Teen sexuality without contradictions
The important thing is to dialogue and listen to your teen. If he asks you questions, be open-minded, speak calmly and relaxed. There are no taboo subjects. With school and the internet, teens already know a lot, but it is essential that they can confide in you, ask you questions. Don't be embarrassed in front of a family movie with an erotic scene. Your teen will feel it and it's not what we want. You can start a conversation by bouncing off a hot topic (e.g. post-lockdown sex). When your daughter has her period, it is an opportunity to talk about contraception, relationship to the body, listening to oneself.
You can talk about contraceptives, sexually transmitted diseases to both girls and boys. In addition to sexuality education classes, you can remind yourself of the importance of condoms during every sexual intercourse to protect yourself from sexually transmitted diseases. You can provide a box of condoms to show them the importance of protecting themselves, their partner and letting them know that you are open.
You can offer your daughter to go to a gynecologist, consider the use of the pill. Your daughter will be able to ask the gynecologist questions that she does not dare to ask you.
The first time
Your teen sees his body change, the chest for girls, erections for boys. Its upheavals provoke questions about sexuality and the first sexual intercourse.
It is important for parents to listen to your teen, to listen to him, to answer his questions, to explain the changes in his body, without being intrusive. Your teen needs to know that they can come and talk to you. And if you are not comfortable with his questions, you can call on a professional, doctor or gynecologist.
You have to make him understand that you have to take your time, have confidence in yourself and in the person with whom you are going to do it, protect yourself with safe means of contraception. Girls may be afraid of penetration. They need to be reassured so that they are relaxed and confident for their first time. For boys, telling them it's not about performance. You have to listen to your partner.
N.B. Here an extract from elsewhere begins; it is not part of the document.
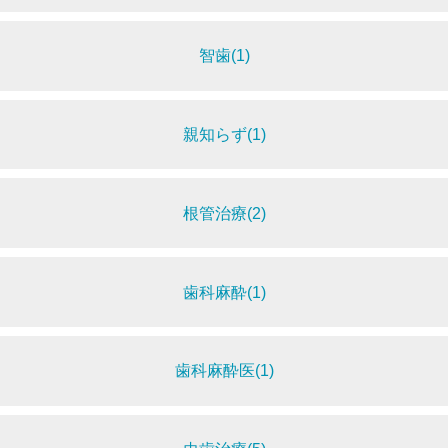
智歯(1)
親知らず(1)
根管治療(2)
歯科麻酔(1)
歯科麻酔医(1)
The main thing is to create a climate of trust and dialogue with your teen. Don't judge it or be intrusive. You also have to accept that your teen will not talk to you about everything. You can insist on the awesome feeling of being in love, of having a boyfriend or girlfriend. And that if it's not, it's because there's a problem. Insist on never doing what you don't want to do and that pornographic films don't necessarily represent reality.